2016-08-08 Thread Ben Tasker
If you're using Firefox, one thing you want to consider is DNS leakage.

If you go into about:config, see whether network.proxy.socks_remote_dns
exists. If not create it and set to True.

Without that, DNS won't use the tunnel. As you've got a VPN running it'll
likely egress from the VPN endpoint instead.
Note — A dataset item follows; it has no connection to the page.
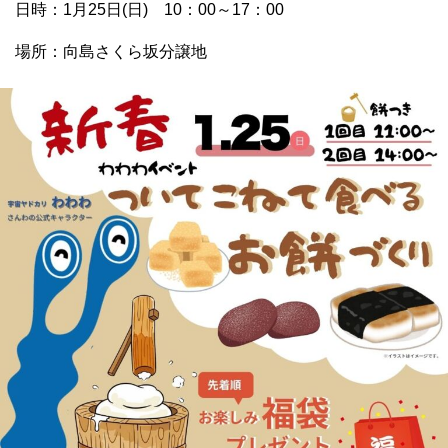
日時：1月25日(日) 10：00～17：00
場所：向島さくら坂分譲地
> VPN ---> Torsocks (on 127.0.0.1) ---> SSH (bound to port 3) ---> VPS
---> Internet.

How do you pay for the VPS? If it's in your name (or can be linked to you)
then all you're doing is preventing your local ISP from seeing what you're
connecting to (which might, of course, be your aim). You do, in effect,
have a fixed exit point though, so it's worth bearing in mind that in some
ways it makes you more identifiable from the point of view of services
you're connecting to.





On Mon, Aug 8, 2016 at 11:55 AM,  wrote:

> I, like many other uses of Tor, have become increasingly frustrated with
> sites like Craigslist which discriminate against Tor. It makes these sites
> hard to use. I therefore decided to discover if it is possible to use Tor
> but end up with a non-Tor IP.
>
> I use Torsocks to login to a VPS server via SSH and bind SSH to a specific
> port with SSH’s -D option.
>
> My configuration is: torsocks ssh -D 3 n...@vps.com (3 is just a
> random unused port).
>
> My normal Firefox browser (not the Tor Browser Bundle) has in Preferences
> / Advanced / Connection the SOCKS host set to 127.0.0.1, the port set to
> 3, SOCKS v5 is ticked, and remote DNS is ticked. The “No proxy for” box
> is blank.
>
> I also use a VPN for added privacy to ensure that my ISP cannot tell that
> I am connecting to Tor. The result is (in my opinion):
>
> VPN ---> Torsocks (on 127.0.0.1) ---> SSH (bound to port 3) ---> VPS
> ---> Internet.
>
> First, I connect to my VPN provider. Second, I connect to port 3 on
> 127.0.0.1 where Tor (via Torsocks) and SSH is running. Third, I connect to
> a VPS (over SSH) and SSH is bound to port 3. Torsocks transmits the
> HTTP(S) traffic through three Tor nodes. Finally, the Tor routing ends at
> the VPS and the traffic goes out onto the internet from the infrastructure
> of the VPS.
>
> In my browser, I checked https://www.whatismyip.com/ which shows the IP
> address of the VPS. When I SSH into the VPS, I see that the last IP that
> logged in is that of a Tor exit node. In Wireshark, I see that my VPN
> interface connects to the IP address of a Tor entry node.
>
> I have two questions. Does this setup appear sensible and secure? I am
> sure there are other ways to achieve the same goal but I would like to know
> my system is valid. I think my system is secure but I would appreciate
> opinions from more experienced users.
>
> The result of this model is that my IP is that of the VPS which is static.
> I did add a HTTP proxy to Preferences / Advanced / Connection in Firefox
> but the result was that the SOCKS proxy (and thus Torsocks and SSH) were
> ignored so the result was VPN –-> HTTP proxy –-> Internet (which bypasses
> Tor). Is it possible to use a HTTP(S) (or another type) of proxy to alter
> the IP. The ideal model would be: VPN –-> Torsocks (on 127.0.0.1) –-> SSH
> (bound to port 3) –-> VPS –-> Proxy (e.g. HTTP(S)) –-> Internet.
>
> Thank you for your help. I appreciate any advice and suggestions.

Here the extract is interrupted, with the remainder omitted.